Busing madness in Louisville some seem to want to ignore
But, even the superintendent indicates the student assignment plan has major issues
It’s crazy. Earlier this week on June 9, 2020, BIPPS released my short Policy Note update to our 2016 report on Blacks Continue Falling Through Gaps in Louisville’s Schools, The 2016 Update. The 2020 Policy Note was issued mostly to update some of the testing and graduation rate data in the earlier report, which now has 4-years old data, to see if the picture had changed. It had not.
In any event, almost instantly, I got negative comments on Twitter from folks saying I had no idea what I was talking about. Comments first appeared just hours after the report was released, making it hard to believe the critics had spent much time with the Policy Note and the referenced, larger 2016 report to really consider everything I was saying.
Anyway, on June 12, 2020 the Jefferson County Public Schools (JCPS) issued this very forth-right YouTube from Superintendent Marty Pollio that explains exactly how crazy busing can get for students in West Louisville, which has a heavily black population.
Here is the map Dr. Pollio used in his YouTube with school labels added. Let’s talk about this.
Pollio says that even though a student lives right next to The Academy @ Shawnee High School, under the current busing plan, when that student goes to middle school, he or she gets hauled all the way over to the Kammerer Middle School instead of a middle school much closer to home.
Things change when the student goes to high school. The student gets hauled far away again for high school, and even in a different direction, to attend Doss High School – this in spite of the fact that the student lives on the doorstep of Shawnee High.
All of this distancing makes it harder for the student’s parents to be involved in the schools, of course, especially when you consider the area around Shawnee isn’t high income.
And, while not mentioned in the YouTube, we are most likely talking about a black student.
Anyway, the video is an amazingly simple and clear example that compliments the concerns in my report that busing in JCPS is problematic, and even the superintendent of JCPS knows and honestly admits this.
There is more. Dr.
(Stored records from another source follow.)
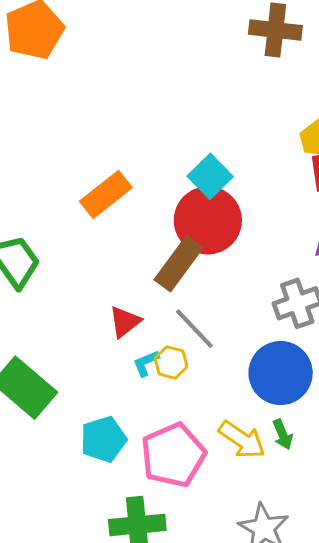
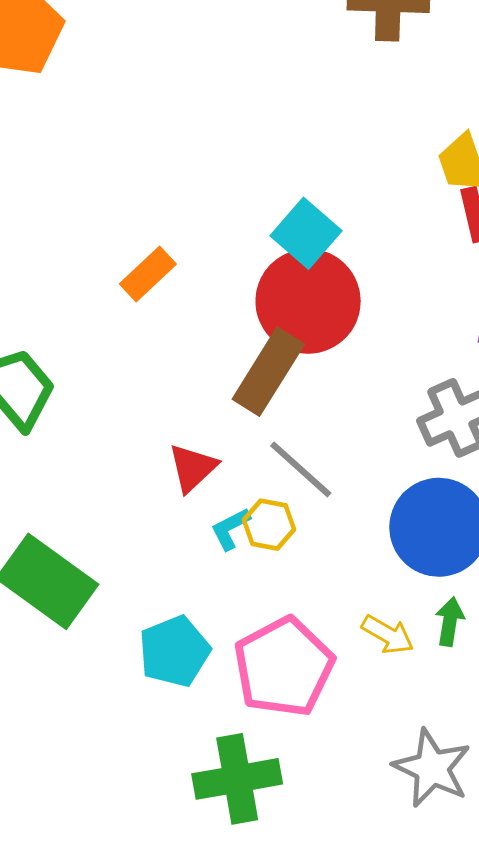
orange rectangle: (106, 194) -> (148, 274), size x0.7
green arrow: (283, 435) -> (450, 622), turned -144
yellow arrow: (242, 440) -> (388, 635), size x0.7

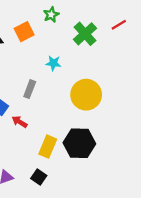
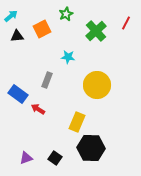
red line: (119, 25) -> (126, 23), turned -32
black hexagon: (79, 143) -> (91, 148), moved
yellow rectangle: (48, 147) -> (77, 122), moved

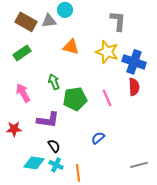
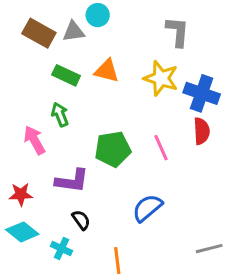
green rectangle: (22, 53) -> (66, 75), moved, turned 60
green arrow: (54, 82) -> (60, 114), moved
blue semicircle: (98, 138) -> (147, 208), size x1.5
cyan diamond: (34, 163) -> (22, 232), moved, turned 30
cyan cross: (56, 165) -> (62, 249), moved

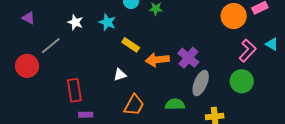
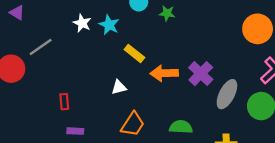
white star: (75, 22) -> (82, 23), moved
gray ellipse: (201, 83) -> (227, 94), moved
red rectangle: (74, 90) -> (64, 102), size x0.6

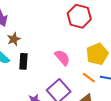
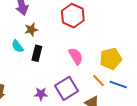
red hexagon: (79, 16) -> (73, 16), moved

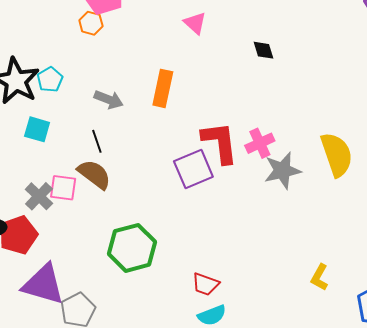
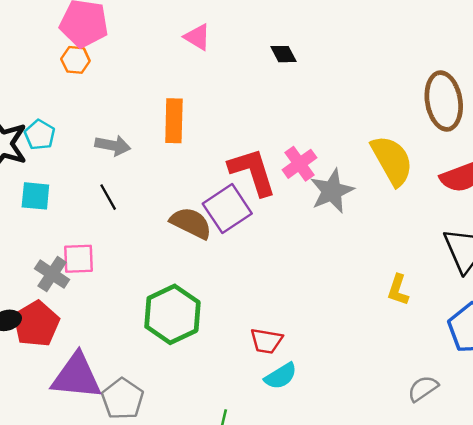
brown semicircle: (94, 174) -> (191, 223), moved
yellow L-shape: (320, 277) -> (398, 290), moved

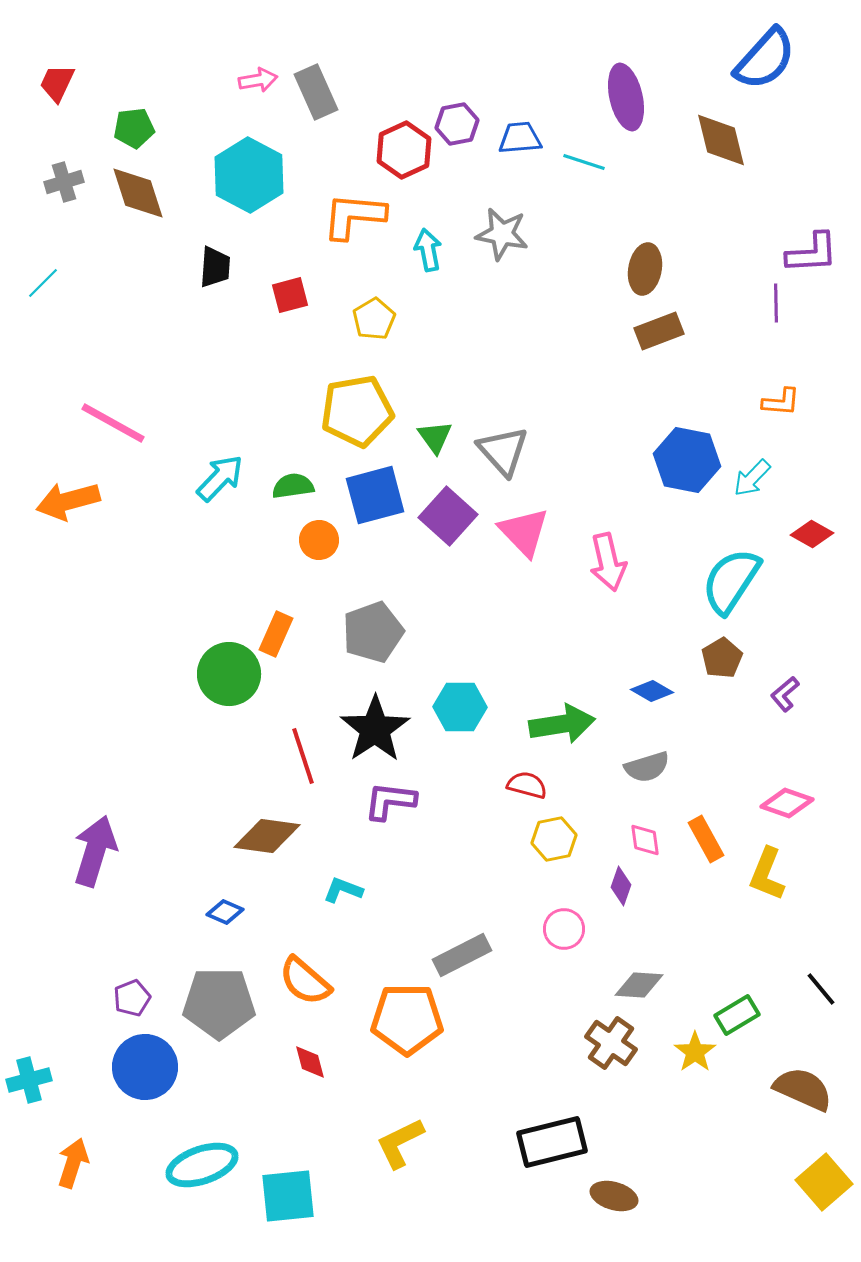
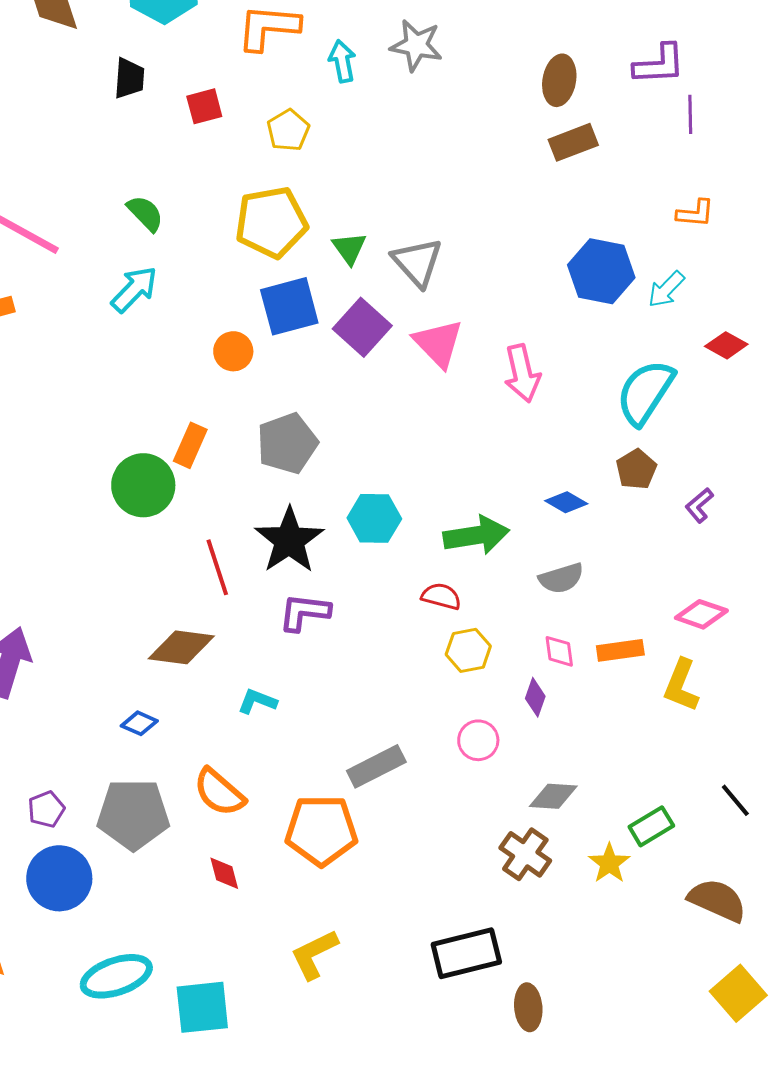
purple L-shape: (812, 253) -> (659, 64), moved
green semicircle: (293, 486) -> (145, 213), moved, turned 54
orange rectangle: (706, 839) -> (620, 650), turned -69
brown ellipse: (614, 1196) -> (528, 1007), turned 69

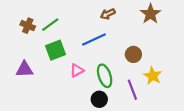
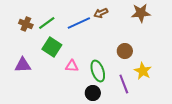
brown star: (150, 14) -> (141, 13), turned 30
blue line: (94, 39) -> (79, 23), moved
green square: (55, 50) -> (52, 47), turned -36
pink triangle: (77, 70) -> (72, 66), turned 32

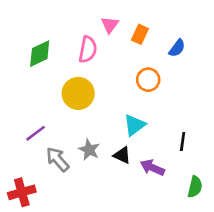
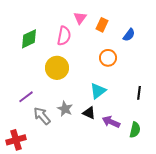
black line: (183, 141) -> (139, 93), moved
green semicircle: (195, 187) -> (135, 130), moved

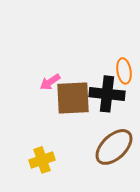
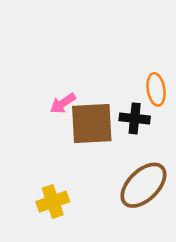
black cross: (107, 94) -> (135, 118), size x0.7

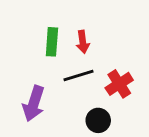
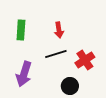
green rectangle: (52, 42) -> (21, 30), moved

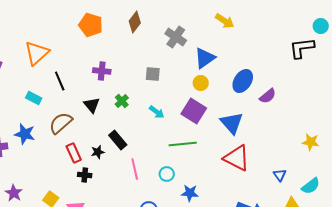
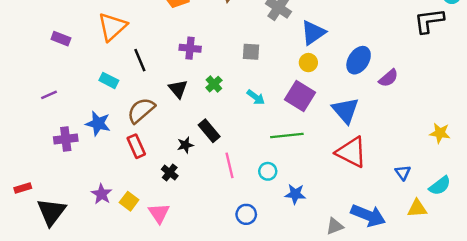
red rectangle: (74, 153) -> (136, 146), moved
black cross: (85, 175) -> (170, 173), turned 32
purple star: (14, 193) -> (102, 194), moved

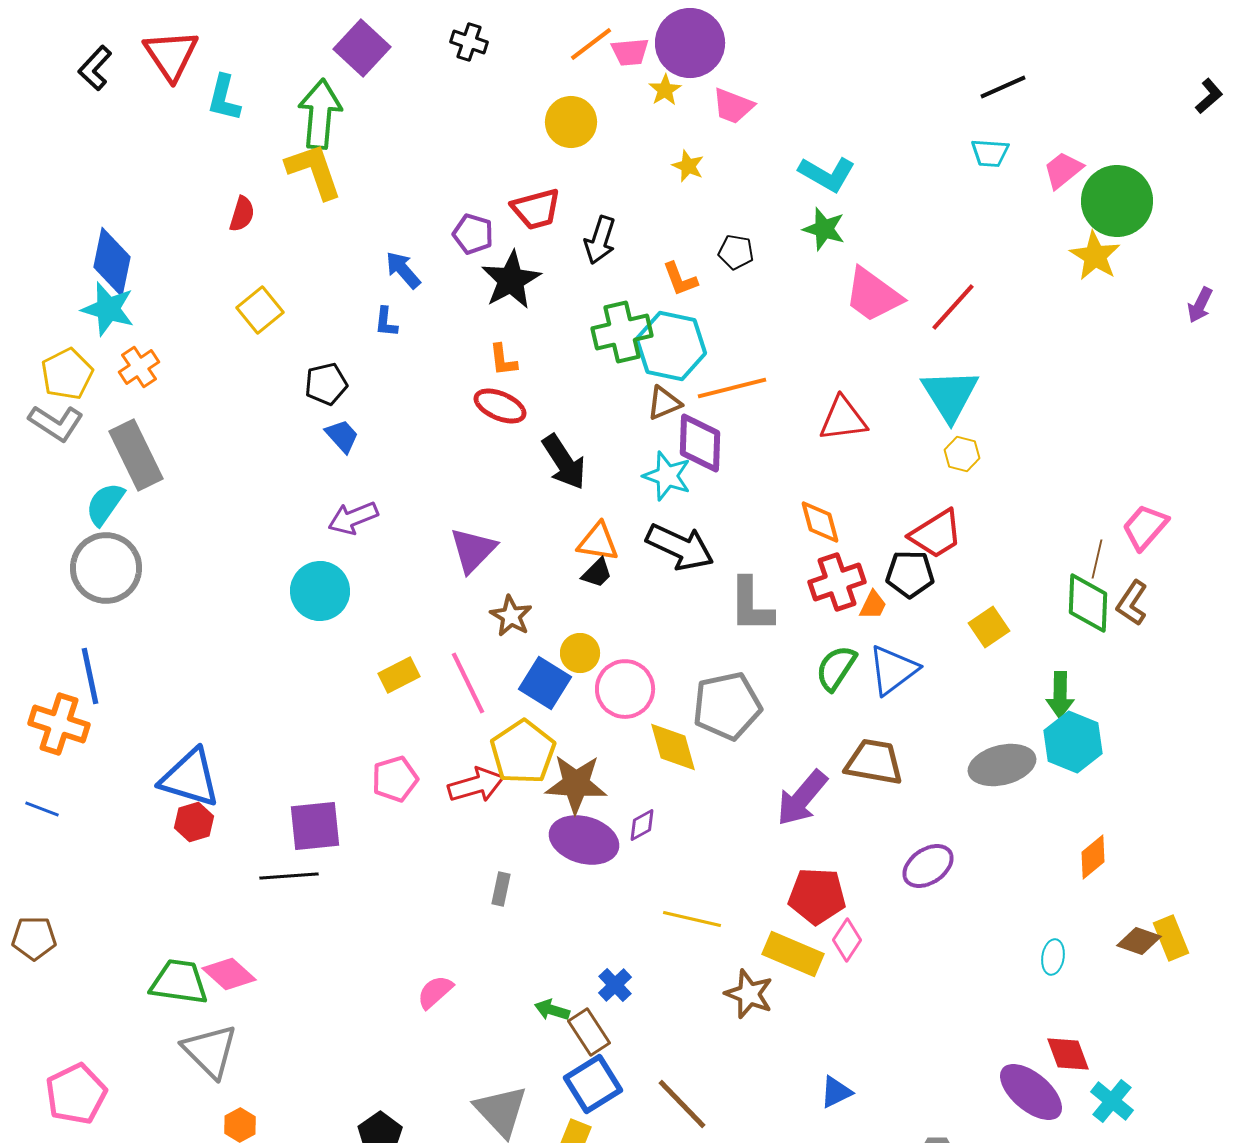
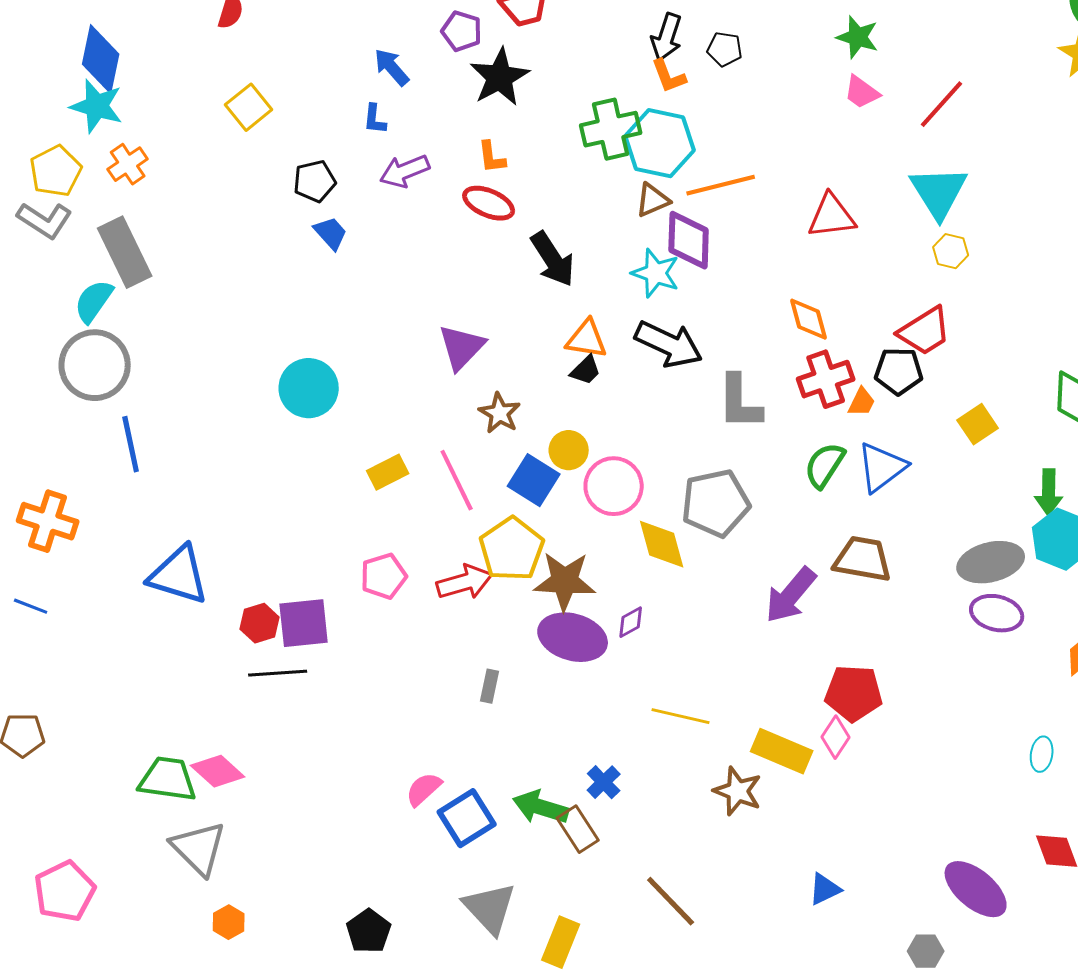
green star: (824, 229) -> (858, 37), moved
black arrow: (600, 240) -> (667, 37), moved
pink trapezoid: (873, 295) -> (862, 92), size x0.6
purple arrow: (353, 518) -> (405, 171), moved
blue line: (90, 676) -> (131, 444), moved
red hexagon: (194, 822) -> (260, 623), moved
purple ellipse: (928, 866) -> (997, 613), moved, turned 48
red pentagon: (817, 896) -> (854, 693), moved
green arrow: (552, 1010) -> (541, 807), size x1.6
blue square: (593, 1084) -> (467, 818), moved
purple ellipse: (1031, 1092) -> (976, 889), moved

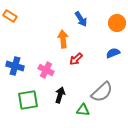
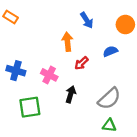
blue semicircle: (113, 53) -> (110, 51), moved
black arrow: (60, 95) -> (71, 94), moved
green triangle: (83, 110) -> (109, 125), moved

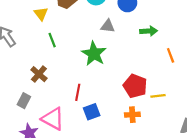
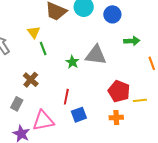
yellow triangle: (41, 14) -> (34, 32), moved
gray triangle: (108, 26) -> (96, 55), moved, size x1.6
green star: (94, 54) -> (72, 62), moved, size x0.6
pink triangle: (53, 119) -> (43, 121), turned -40

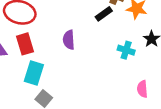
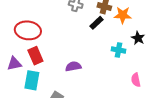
purple semicircle: (69, 40) -> (73, 66), moved, turned 91
cyan rectangle: (34, 73) -> (32, 80), moved

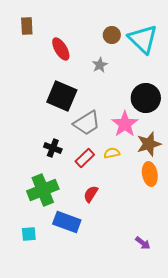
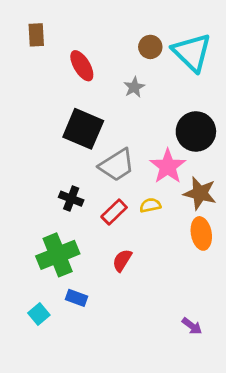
brown star: (149, 144) -> (200, 193), turned 30
blue rectangle: (67, 222) -> (76, 298), moved, size x0.6
cyan square: (29, 234) -> (39, 314), turned -35

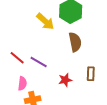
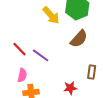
brown semicircle: (75, 42) -> (79, 39), turned 48
red star: (65, 80) -> (70, 88), moved

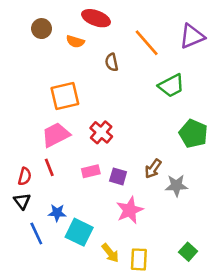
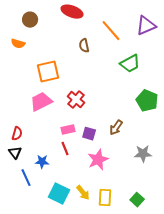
orange semicircle: (75, 42) -> (18, 44), moved
red line: (49, 167) -> (65, 149), moved
gray star: (176, 186) -> (143, 154), moved
cyan square: (79, 232) -> (59, 194), moved
green square: (188, 252) -> (137, 200), moved

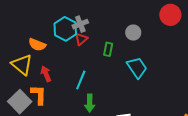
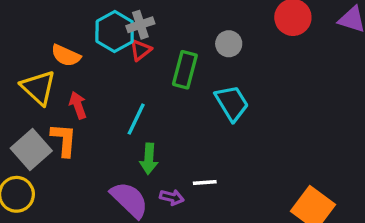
green rectangle: (108, 49) -> (185, 70), size x1.5

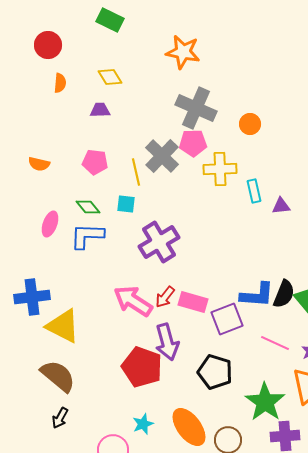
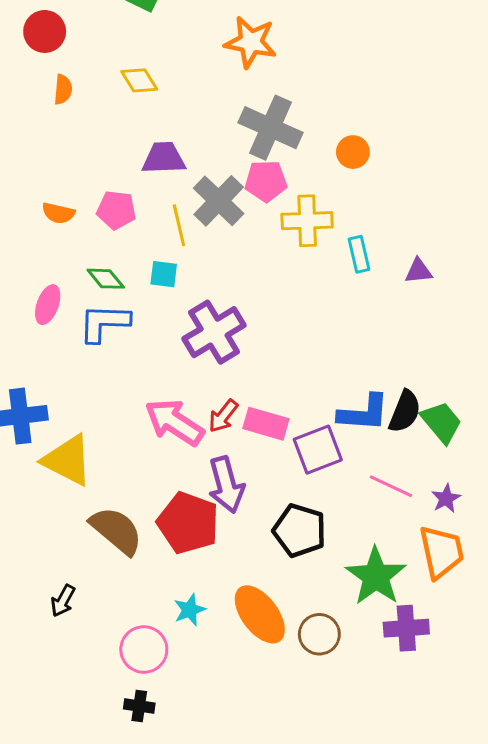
purple trapezoid: (100, 110) -> (164, 158), moved, size x1.4
orange semicircle: (39, 164) -> (58, 213), moved
purple triangle: (281, 206) -> (419, 271), moved
brown semicircle: (58, 376) -> (116, 530), moved

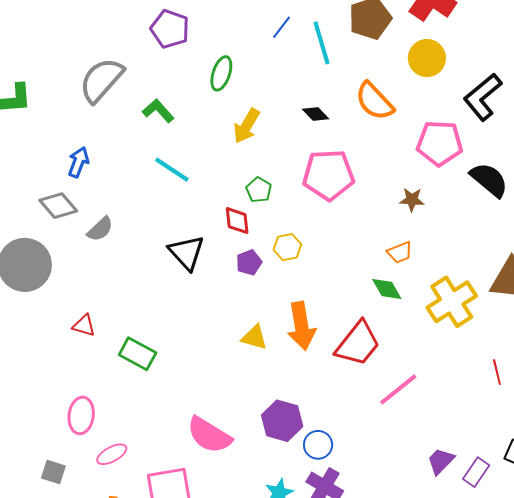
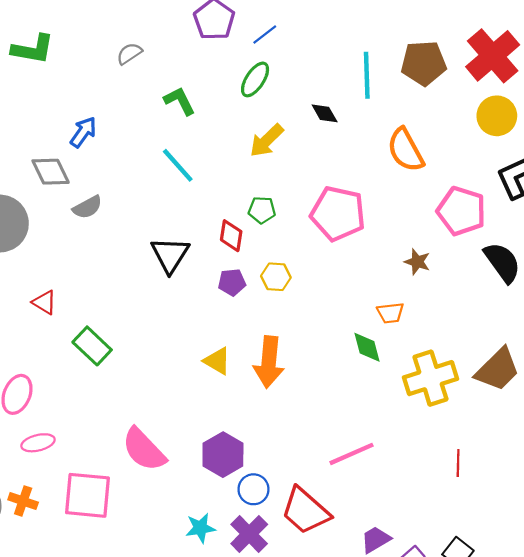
blue line: (282, 27) -> (265, 34), moved
yellow circle: (427, 58) -> (497, 116), moved
gray semicircle: (101, 80) -> (129, 54), size x0.5
black diamond: (316, 114) -> (325, 113), moved
green pentagon: (259, 190) -> (262, 210), turned 30
red trapezoid: (358, 344) -> (305, 511), moved, turned 78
Pollio didn’t discuss the academic performances in the schools he mentioned, so I’ll add that.
As of the latest 2019 KPREP results,
Black students in Kammerer Middle School only scored 11.7% proficient in math.
Black students in Doss High did even worse, scoring only 4.2% proficient in math!
Even black students in Shawnee score slightly better than that at 8.7% proficient.
Maybe, if all the students involved were not caught up in this massive busing madness and all only had to go short distances to school, grades for all just might be higher due to less fatigue and greater ability of their parents to be involved with their school.
By the way, I also checked results for the closest middle school to Shawnee High. It is the Western Middle School. Black students there scored 30.4% proficient in math. That is nearly three times better than what Kammerer produced in 2019. But, under the current JCPS busing plan, instead of going to Kammerer, West Louisville kids get hauled far away to much lower-performing Kammerer.
Does this make sense?
Anyway, for all those folks who jumped on my report earlier this week, listen to Dr. Pollio and then realize that busing has been extremely unfair to students from West Louisville, something Dr. Pollio has been saying for some time and which BIPPS has been pointing out for the better part of a decade.
Then, get on the bandwagon to make this better instead of wasting everyone’s time trying to discredit reports that overall point out important problems regarding achievement gaps in both academics and with obviously different standards used to grant high school diplomas.